New environment chief to champion Kyoto pact, end to illegal dumping


Seeing the Kyoto climate pact put into force and combating illegal waste dumping are two priorities for newly appointed Environment Minister Shunichi Suzuki, for whom the latter hits close to home.

Caught by surprise when offered a Cabinet portfolio, Suzuki readily admitted not being very familiar with environmental issues, but said he believes his experience working on social issues, as parliamentary vice minister in 1996 of the then Health and Welfare Ministry under Ryutaro Hashimoto, will serve him well.

While at the ministry’s helm, Suzuki said he hopes to follow through on the efforts of Hiroshi Ohki, whom he replaced Monday, and focus on reconciling environmental concerns and economic growth, as mandated by Prime Minister Junichiro Koizumi.

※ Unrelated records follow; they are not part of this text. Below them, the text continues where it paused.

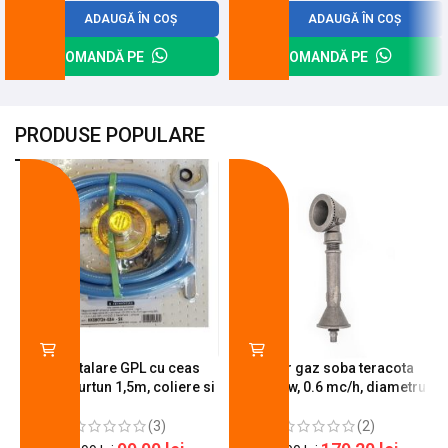
ADAUGĂ ÎN COȘ
ADAUGĂ ÎN COȘ
COMANDĂ PE
COMANDĂ PE
PRODUSE POPULARE
-18%
-10%
Kit instalare GPL cu ceas
Arzator gaz soba teracota
butelie, furtun 1,5m, coliere si
A600, 6 kw, 0.6 mc/h, diametru
cheie de strangere
90 mm
(3)
(2)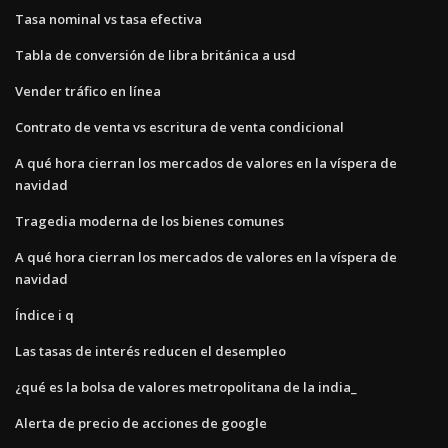
Tasa nominal vs tasa efectiva
Tabla de conversión de libra británica a usd
Vender tráfico en línea
Contrato de venta vs escritura de venta condicional
A qué hora cierran los mercados de valores en la víspera de
navidad
Tragedia moderna de los bienes comunes
A qué hora cierran los mercados de valores en la víspera de
navidad
Índice i q
Las tasas de interés reducen el desempleo
¿qué es la bolsa de valores metropolitana de la india_
Alerta de precio de acciones de google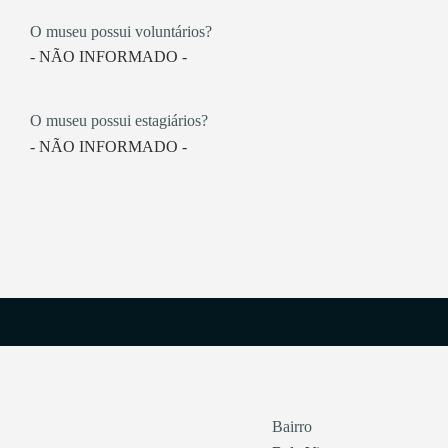
O museu possui voluntários?
- NÃO INFORMADO -
O museu possui estagiários?
- NÃO INFORMADO -
Bairro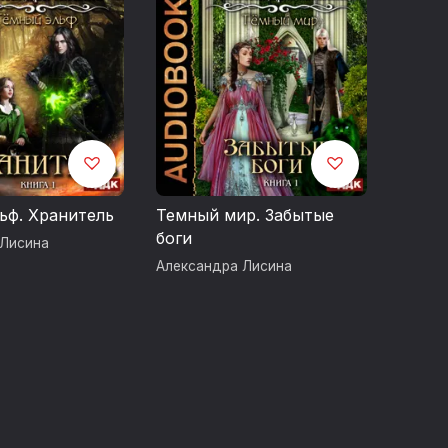
ьф. Хранитель
Темный мир. Забытые
боги
 Лисина
Александра Лисина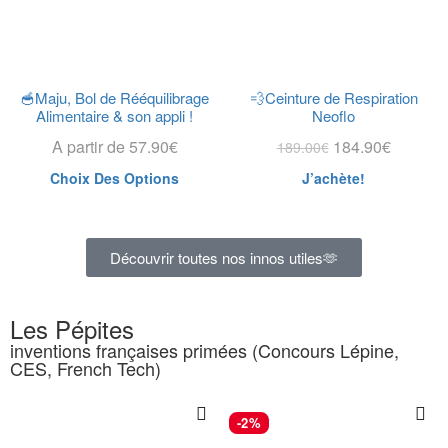
🥣Maju, Bol de Rééquilibrage
💨Ceinture de Respiration
Alimentaire & son appli !
Neoflo
A partir de
57.90
€
184.90
€
189.00
€
Choix Des Options
J’achète!
Découvrir toutes nos innos utiles🫶
Les Pépites
inventions françaises primées (Concours Lépine,
CES, French Tech)
-2%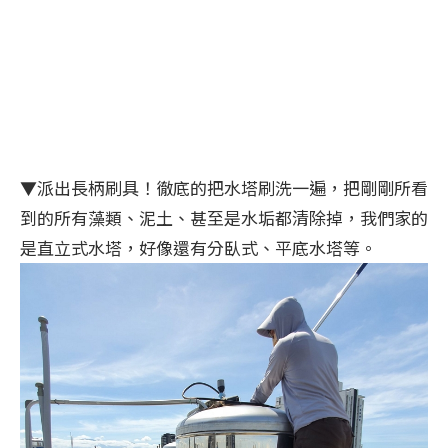
▼派出長柄刷具！徹底的把水塔刷洗一遍，把剛剛所看
到的所有藻類、泥土、甚至是水垢都清除掉，我們家的
是直立式水塔，好像還有分臥式、平底水塔等。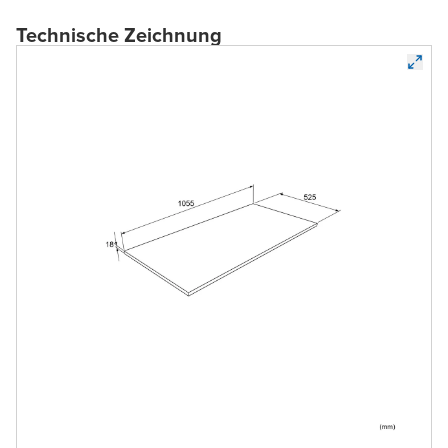
Technische Zeichnung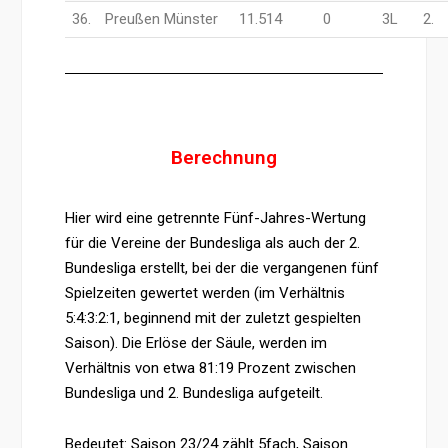
36.
Preußen Münster
11.514
0
3L
2.
Berechnung
Hier wird eine getrennte Fünf-Jahres-Wertung
für die Vereine der Bundesliga als auch der 2.
Bundesliga erstellt, bei der die vergangenen fünf
Spielzeiten gewertet werden (im Verhältnis
5:4:3:2:1, beginnend mit der zuletzt gespielten
Saison). Die Erlöse der Säule, werden im
Verhältnis von etwa 81:19 Prozent zwischen
Bundesliga und 2. Bundesliga aufgeteilt.
Bedeutet: Saison 23/24 zählt 5fach, Saison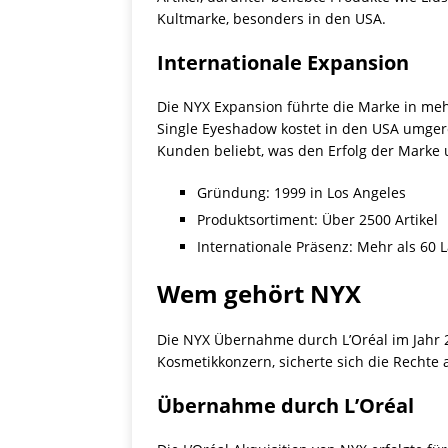
Kultmarke, besonders in den USA.
Internationale Expansion
Die NYX Expansion führte die Marke in mehr
Single Eyeshadow kostet in den USA umgerec
Kunden beliebt, was den Erfolg der Marke u
Gründung: 1999 in Los Angeles
Produktsortiment: Über 2500 Artikel
Internationale Präsenz: Mehr als 60 
Wem gehört NYX
Die NYX Übernahme durch L’Oréal im Jahr 2
Kosmetikkonzern, sicherte sich die Rechte
Übernahme durch L’Oréal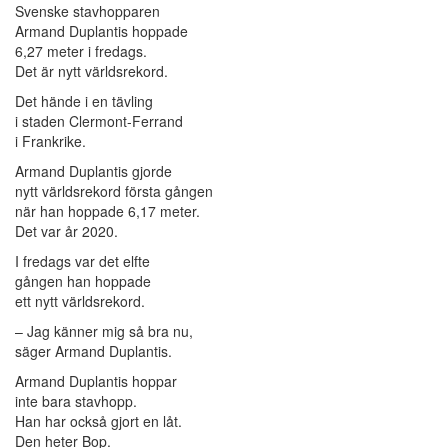
Svenske stavhopparen
Armand Duplantis hoppade
6,27 meter i fredags.
Det är nytt världsrekord.
Det hände i en tävling
i staden Clermont-Ferrand
i Frankrike.
Armand Duplantis gjorde
nytt världsrekord första gången
när han hoppade 6,17 meter.
Det var år 2020.
I fredags var det elfte
gången han hoppade
ett nytt världsrekord.
– Jag känner mig så bra nu,
säger Armand Duplantis.
Armand Duplantis hoppar
inte bara stavhopp.
Han har också gjort en låt.
Den heter Bop.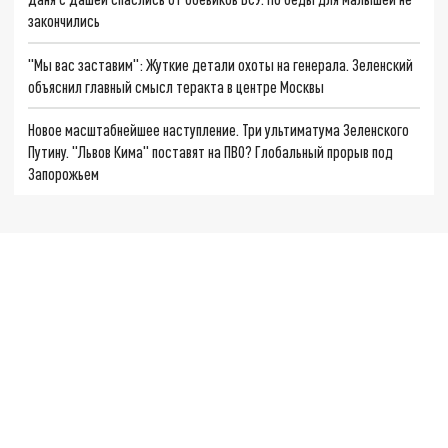
закончились
"Мы вас заставим": Жуткие детали охоты на генерала. Зеленский
объяснил главный смысл теракта в центре Москвы
Новое масштабнейшее наступление. Три ультиматума Зеленского
Путину. "Львов Кима" поставят на ПВО? Глобальный прорыв под
Запорожьем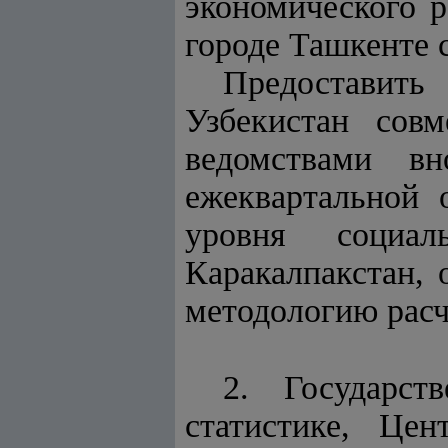
экономического р
городе Ташкенте 
Предоставить
Узбекистан сов
ведомствами в
ежеквартальной 
уровня социал
Каракалпакстан, 
методологию расч
2. Государст
статистике, Це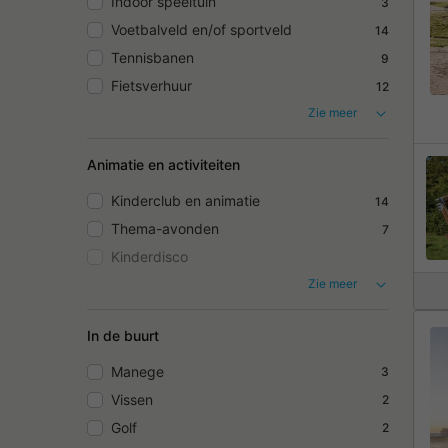
Indoor speeltuin
3
Voetbalveld en/of sportveld
14
Tennisbanen
9
Fietsverhuur
12
Zie meer
Animatie en activiteiten
Kinderclub en animatie
14
Thema-avonden
7
Kinderdisco
Zie meer
In de buurt
Manege
3
Vissen
2
Golf
2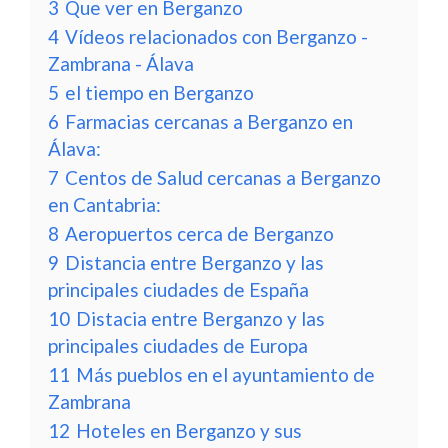
3
Que ver en Berganzo
4
Vídeos relacionados con Berganzo -
Zambrana - Álava
5
el tiempo en Berganzo
6
Farmacias cercanas a Berganzo en
Álava:
7
Centos de Salud cercanas a Berganzo
en Cantabria:
8
Aeropuertos cerca de Berganzo
9
Distancia entre Berganzo y las
principales ciudades de España
10
Distacia entre Berganzo y las
principales ciudades de Europa
11
Más pueblos en el ayuntamiento de
Zambrana
12
Hoteles en Berganzo y sus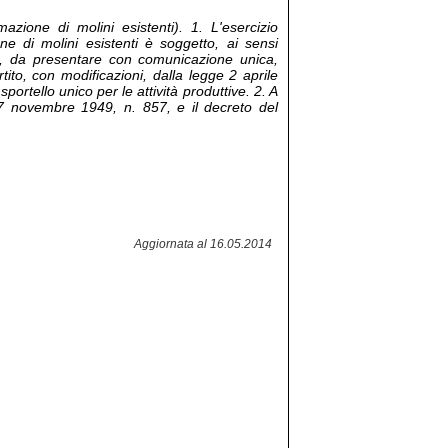
zione di molini esistenti). 1. L'esercizio
ne di molini esistenti è soggetto, ai sensi
vità, da presentare con comunicazione unica,
tito, con modificazioni, dalla legge 2 aprile
ortello unico per le attività produttive. 2. A
e 7 novembre 1949, n. 857, e il decreto del
Aggiornata al 16.05.2014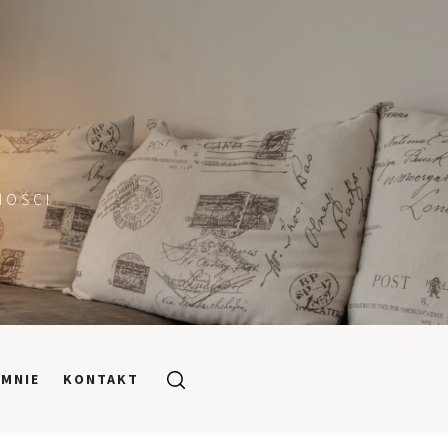
MOŚCI
 MNIE
KONTAKT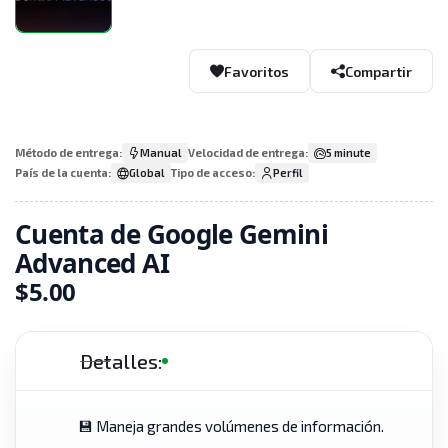
Favoritos
Compartir
Método de entrega:
Manual
Velocidad de entrega:
5 minute
País de la cuenta:
Global
Tipo de acceso:
Perfil
Cuenta de Google Gemini
Advanced AI
$5.00
Detalles:
💾 Maneja grandes volúmenes de información.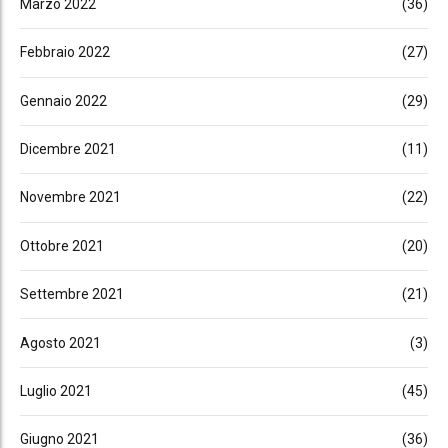
Marzo 2022
(36)
Febbraio 2022
(27)
Gennaio 2022
(29)
Dicembre 2021
(11)
Novembre 2021
(22)
Ottobre 2021
(20)
Settembre 2021
(21)
Agosto 2021
(3)
Luglio 2021
(45)
Giugno 2021
(36)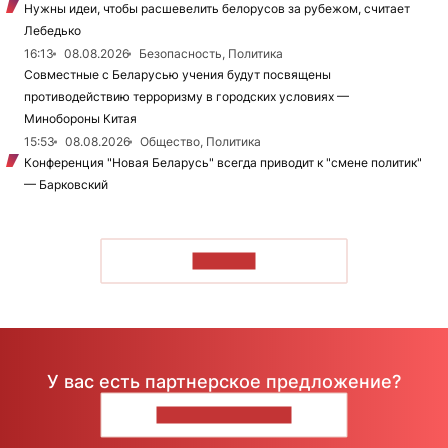
Нужны идеи, чтобы расшевелить белорусов за рубежом, считает
Лебедько
16:13
08.08.2026
Безопасность, Политика
Совместные с Беларусью учения будут посвящены
противодействию терроризму в городских условиях —
Минобороны Китая
15:53
08.08.2026
Общество, Политика
Конференция "Новая Беларусь" всегда приводит к "смене политик"
— Барковский
ЧИТАТЬ
У вас есть партнерское предложение?
НАПИШИТЕ НАМ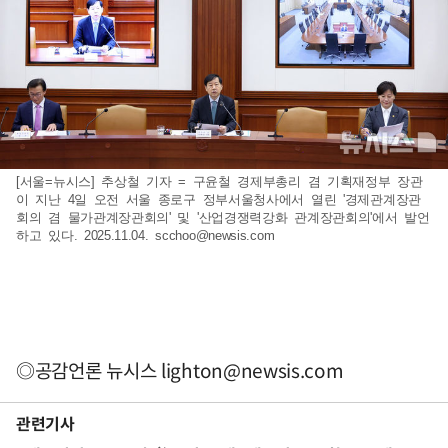
[서울=뉴시스] 추상철 기자 = 구윤철 경제부총리 겸 기획재정부 장관
이 지난 4일 오전 서울 종로구 정부서울청사에서 열린 '경제관계장관
회의 겸 물가관계장관회의' 및 '산업경쟁력강화 관계장관회의'에서 발언
하고 있다. 2025.11.04.
scchoo@newsis.com
◎공감언론 뉴시스
lighton@newsis.com
관련기사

Specifically, Suzuki wants to see the Kyoto Protocol, which mandates cuts in greenhouse gas emissions for industrialized nations, put into force. To facilitate this, he said he hopes Russia will expeditiously ratify the pact.

“We have gone to the trouble of creating one framework that most of the world agrees upon. I think this has to be brought to completion,” he maintained.

To ease doubts about achieving the goals spelled out in the pact, obstacles need to be overcome, including convincing the United States to return to the agreement, which it spurned in March 2001.

“While it may not be possible to get America to participate soon, I will continue our government’s call for the U.S. to rejoin the pact,” he said. “I plan to use all available channels to see that (the protocol) is put into force.”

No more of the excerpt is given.